By way of introduction, it should be noted that in the described embodiment, the same parts or states are provided with the same reference numerals or the same component names, wherein the disclosures contained in the entire description can be mutatis mutandis to the same parts or states with the same reference numerals or component names. Furthermore, individual features from the exemplary embodiment shown can also represent separate solutions according to the invention.
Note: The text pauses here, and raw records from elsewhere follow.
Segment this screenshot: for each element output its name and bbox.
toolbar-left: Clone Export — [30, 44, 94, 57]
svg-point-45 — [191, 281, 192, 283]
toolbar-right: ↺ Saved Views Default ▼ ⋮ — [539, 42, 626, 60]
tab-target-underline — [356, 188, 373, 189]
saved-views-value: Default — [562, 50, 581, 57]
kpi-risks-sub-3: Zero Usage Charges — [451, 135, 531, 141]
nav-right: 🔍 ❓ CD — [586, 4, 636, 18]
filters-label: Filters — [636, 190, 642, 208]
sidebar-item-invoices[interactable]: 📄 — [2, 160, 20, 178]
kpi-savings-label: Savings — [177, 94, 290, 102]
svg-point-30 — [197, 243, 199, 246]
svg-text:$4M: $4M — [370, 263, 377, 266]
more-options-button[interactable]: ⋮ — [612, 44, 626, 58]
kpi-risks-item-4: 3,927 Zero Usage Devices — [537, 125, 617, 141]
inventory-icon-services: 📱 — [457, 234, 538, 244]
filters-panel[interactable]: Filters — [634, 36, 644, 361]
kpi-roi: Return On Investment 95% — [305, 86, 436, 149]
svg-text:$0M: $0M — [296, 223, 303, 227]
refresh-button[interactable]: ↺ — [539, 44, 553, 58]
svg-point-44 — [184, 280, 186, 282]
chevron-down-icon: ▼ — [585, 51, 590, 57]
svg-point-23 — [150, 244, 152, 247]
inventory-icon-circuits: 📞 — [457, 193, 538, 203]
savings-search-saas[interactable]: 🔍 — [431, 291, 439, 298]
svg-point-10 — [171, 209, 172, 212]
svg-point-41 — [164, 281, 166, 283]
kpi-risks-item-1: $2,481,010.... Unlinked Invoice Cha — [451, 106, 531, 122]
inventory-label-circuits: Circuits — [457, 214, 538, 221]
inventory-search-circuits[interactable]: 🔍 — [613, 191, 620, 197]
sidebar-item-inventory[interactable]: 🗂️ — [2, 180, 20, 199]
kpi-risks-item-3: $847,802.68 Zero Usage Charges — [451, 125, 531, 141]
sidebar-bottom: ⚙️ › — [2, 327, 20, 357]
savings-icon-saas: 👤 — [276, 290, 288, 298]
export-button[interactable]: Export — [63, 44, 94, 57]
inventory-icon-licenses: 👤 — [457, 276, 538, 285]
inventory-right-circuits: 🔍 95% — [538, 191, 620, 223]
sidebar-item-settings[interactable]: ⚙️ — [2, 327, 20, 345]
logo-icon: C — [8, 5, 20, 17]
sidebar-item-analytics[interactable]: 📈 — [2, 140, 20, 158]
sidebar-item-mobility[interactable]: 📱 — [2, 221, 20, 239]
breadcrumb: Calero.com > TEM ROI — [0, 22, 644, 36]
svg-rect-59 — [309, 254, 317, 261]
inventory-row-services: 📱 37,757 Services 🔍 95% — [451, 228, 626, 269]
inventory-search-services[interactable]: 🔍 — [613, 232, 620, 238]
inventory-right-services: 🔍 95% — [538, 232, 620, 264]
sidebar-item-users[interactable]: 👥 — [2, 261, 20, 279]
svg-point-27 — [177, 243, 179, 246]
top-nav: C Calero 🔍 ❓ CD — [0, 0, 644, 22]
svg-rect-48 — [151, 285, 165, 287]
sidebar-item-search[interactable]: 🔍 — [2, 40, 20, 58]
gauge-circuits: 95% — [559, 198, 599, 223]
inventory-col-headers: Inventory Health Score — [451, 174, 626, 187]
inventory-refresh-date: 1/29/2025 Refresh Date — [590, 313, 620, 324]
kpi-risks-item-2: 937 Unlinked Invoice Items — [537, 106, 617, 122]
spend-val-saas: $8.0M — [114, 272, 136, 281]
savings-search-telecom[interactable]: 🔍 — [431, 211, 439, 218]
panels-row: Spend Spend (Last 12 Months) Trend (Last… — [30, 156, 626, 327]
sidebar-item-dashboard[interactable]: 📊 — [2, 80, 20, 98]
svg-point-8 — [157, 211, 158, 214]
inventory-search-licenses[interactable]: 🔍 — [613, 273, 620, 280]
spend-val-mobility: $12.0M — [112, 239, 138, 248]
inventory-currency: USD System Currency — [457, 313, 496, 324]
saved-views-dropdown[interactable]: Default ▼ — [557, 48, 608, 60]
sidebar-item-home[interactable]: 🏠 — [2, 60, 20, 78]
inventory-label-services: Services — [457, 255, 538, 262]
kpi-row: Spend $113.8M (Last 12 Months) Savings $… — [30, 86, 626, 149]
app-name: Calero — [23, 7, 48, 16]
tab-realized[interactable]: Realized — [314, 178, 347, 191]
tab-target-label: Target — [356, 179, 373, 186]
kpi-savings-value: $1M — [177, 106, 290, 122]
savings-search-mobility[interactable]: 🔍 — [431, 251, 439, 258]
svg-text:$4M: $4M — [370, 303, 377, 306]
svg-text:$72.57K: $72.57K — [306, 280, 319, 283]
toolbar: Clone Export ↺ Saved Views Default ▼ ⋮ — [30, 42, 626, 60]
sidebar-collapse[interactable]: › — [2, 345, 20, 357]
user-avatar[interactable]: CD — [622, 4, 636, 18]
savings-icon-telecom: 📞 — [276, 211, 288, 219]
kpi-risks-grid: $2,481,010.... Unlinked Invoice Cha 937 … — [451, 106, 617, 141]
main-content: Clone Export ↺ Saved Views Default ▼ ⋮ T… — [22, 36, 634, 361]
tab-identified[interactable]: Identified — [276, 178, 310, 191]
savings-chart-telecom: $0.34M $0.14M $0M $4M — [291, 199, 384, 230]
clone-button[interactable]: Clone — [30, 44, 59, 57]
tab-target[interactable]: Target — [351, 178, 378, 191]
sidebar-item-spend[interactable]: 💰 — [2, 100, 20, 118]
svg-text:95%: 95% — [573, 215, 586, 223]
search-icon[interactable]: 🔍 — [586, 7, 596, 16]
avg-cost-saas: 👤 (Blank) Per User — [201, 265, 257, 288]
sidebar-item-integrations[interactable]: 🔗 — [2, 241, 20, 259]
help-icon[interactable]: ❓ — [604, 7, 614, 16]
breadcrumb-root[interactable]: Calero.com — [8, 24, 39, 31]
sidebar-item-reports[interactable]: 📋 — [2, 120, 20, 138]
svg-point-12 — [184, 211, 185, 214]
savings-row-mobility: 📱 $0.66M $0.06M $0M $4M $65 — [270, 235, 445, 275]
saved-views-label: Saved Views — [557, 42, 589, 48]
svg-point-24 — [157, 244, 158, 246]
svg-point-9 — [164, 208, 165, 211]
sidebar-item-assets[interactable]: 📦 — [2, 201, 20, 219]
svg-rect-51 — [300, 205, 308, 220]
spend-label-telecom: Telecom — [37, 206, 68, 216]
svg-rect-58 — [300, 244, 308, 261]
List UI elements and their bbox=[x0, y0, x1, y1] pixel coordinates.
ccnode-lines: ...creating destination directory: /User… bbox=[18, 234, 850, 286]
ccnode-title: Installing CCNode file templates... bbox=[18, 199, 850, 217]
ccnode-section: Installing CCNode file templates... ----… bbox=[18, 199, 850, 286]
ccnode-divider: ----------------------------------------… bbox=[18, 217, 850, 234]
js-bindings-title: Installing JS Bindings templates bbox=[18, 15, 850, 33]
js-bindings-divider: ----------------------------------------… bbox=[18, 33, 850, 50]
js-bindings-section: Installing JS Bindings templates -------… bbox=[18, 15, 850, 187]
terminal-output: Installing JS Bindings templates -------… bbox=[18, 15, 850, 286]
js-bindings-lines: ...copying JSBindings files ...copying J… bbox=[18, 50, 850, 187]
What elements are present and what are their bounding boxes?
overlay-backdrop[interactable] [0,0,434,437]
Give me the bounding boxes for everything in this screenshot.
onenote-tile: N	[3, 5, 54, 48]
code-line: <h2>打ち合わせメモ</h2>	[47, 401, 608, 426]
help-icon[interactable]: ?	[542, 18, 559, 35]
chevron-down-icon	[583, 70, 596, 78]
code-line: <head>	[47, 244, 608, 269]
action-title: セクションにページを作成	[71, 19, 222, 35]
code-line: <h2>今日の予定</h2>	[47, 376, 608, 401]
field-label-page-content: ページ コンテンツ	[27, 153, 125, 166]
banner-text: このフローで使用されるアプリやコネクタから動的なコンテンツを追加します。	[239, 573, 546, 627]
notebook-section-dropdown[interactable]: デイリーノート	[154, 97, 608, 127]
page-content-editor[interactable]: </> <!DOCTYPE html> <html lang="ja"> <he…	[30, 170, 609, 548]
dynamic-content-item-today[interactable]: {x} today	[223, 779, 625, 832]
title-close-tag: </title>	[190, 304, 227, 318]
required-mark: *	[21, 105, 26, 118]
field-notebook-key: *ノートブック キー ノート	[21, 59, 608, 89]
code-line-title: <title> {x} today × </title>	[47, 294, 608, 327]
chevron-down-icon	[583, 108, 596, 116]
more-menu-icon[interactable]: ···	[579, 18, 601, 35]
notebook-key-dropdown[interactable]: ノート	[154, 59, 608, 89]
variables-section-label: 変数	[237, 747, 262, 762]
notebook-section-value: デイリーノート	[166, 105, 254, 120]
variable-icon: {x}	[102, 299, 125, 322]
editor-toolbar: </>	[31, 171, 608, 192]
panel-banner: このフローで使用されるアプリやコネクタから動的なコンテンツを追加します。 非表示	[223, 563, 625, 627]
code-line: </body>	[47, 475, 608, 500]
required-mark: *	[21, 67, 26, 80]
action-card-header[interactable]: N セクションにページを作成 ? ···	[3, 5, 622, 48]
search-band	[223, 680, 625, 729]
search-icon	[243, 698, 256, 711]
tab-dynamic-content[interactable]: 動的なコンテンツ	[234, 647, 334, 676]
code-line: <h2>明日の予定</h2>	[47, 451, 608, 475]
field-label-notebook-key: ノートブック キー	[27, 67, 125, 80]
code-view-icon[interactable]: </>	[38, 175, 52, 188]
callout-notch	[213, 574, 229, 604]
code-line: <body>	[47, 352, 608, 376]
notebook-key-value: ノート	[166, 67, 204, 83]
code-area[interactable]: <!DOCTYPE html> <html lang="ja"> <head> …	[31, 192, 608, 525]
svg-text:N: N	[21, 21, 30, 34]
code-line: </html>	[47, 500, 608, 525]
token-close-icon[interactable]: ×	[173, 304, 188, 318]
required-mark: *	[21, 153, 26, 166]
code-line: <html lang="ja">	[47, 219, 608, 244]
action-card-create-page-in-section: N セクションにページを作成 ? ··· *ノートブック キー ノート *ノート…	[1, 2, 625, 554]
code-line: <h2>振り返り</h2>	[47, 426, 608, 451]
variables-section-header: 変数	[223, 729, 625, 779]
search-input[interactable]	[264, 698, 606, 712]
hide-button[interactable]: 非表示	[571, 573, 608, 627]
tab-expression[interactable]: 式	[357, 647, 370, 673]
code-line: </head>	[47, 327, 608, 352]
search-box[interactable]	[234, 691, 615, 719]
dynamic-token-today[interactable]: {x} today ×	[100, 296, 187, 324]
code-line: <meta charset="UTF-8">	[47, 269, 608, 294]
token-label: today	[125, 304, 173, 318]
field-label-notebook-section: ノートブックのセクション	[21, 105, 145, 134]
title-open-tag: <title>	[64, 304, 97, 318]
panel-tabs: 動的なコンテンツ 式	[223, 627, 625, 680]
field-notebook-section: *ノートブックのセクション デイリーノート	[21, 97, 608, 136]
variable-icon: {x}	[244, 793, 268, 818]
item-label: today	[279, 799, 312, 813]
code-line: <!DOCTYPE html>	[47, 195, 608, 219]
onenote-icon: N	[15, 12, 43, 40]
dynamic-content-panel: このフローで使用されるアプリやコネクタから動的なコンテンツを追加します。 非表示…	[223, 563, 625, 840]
1 shows a device for controlling the electrical voltage between a - shown with the arrow - generator 1 and a - also indicated only by an arrow - Endverbraucher 2 shown, being provided for the control of a control transformer 3 in the embodiment of an autotransformer is. This autotransformer has on the secondary side a control winding with part windings 4. The control winding is connected via a tap 5, for example via a center tap with the primary winding 6 of the autotransformer. This allows both an increase and a decrease in end-user-side voltage. The taps 5 of the control winding are connected via a switch 7 optionally with the output to the end user 2. The control of the switch 7 is carried out unregulated with the control device 8 or regulated by a voltage regulator 10. The switching takes place stepwise by closing a switching path adjacent to the closed switching path and then opening the original switching path. As a result, the end-user-side voltage can be increased or decreased. In addition, on the side of the end user 2, an integrated overvoltage protection 11 may be provided. 8th

In order to increase the short-circuit impedance of the control winding, the regulating transformer 3 in the embodiment as an autotransformer has a widened spreading gap 9. As a result of this increase in the stray impedance, the circulating current is limited to the magnitude of the rated current in the event of a short circuit.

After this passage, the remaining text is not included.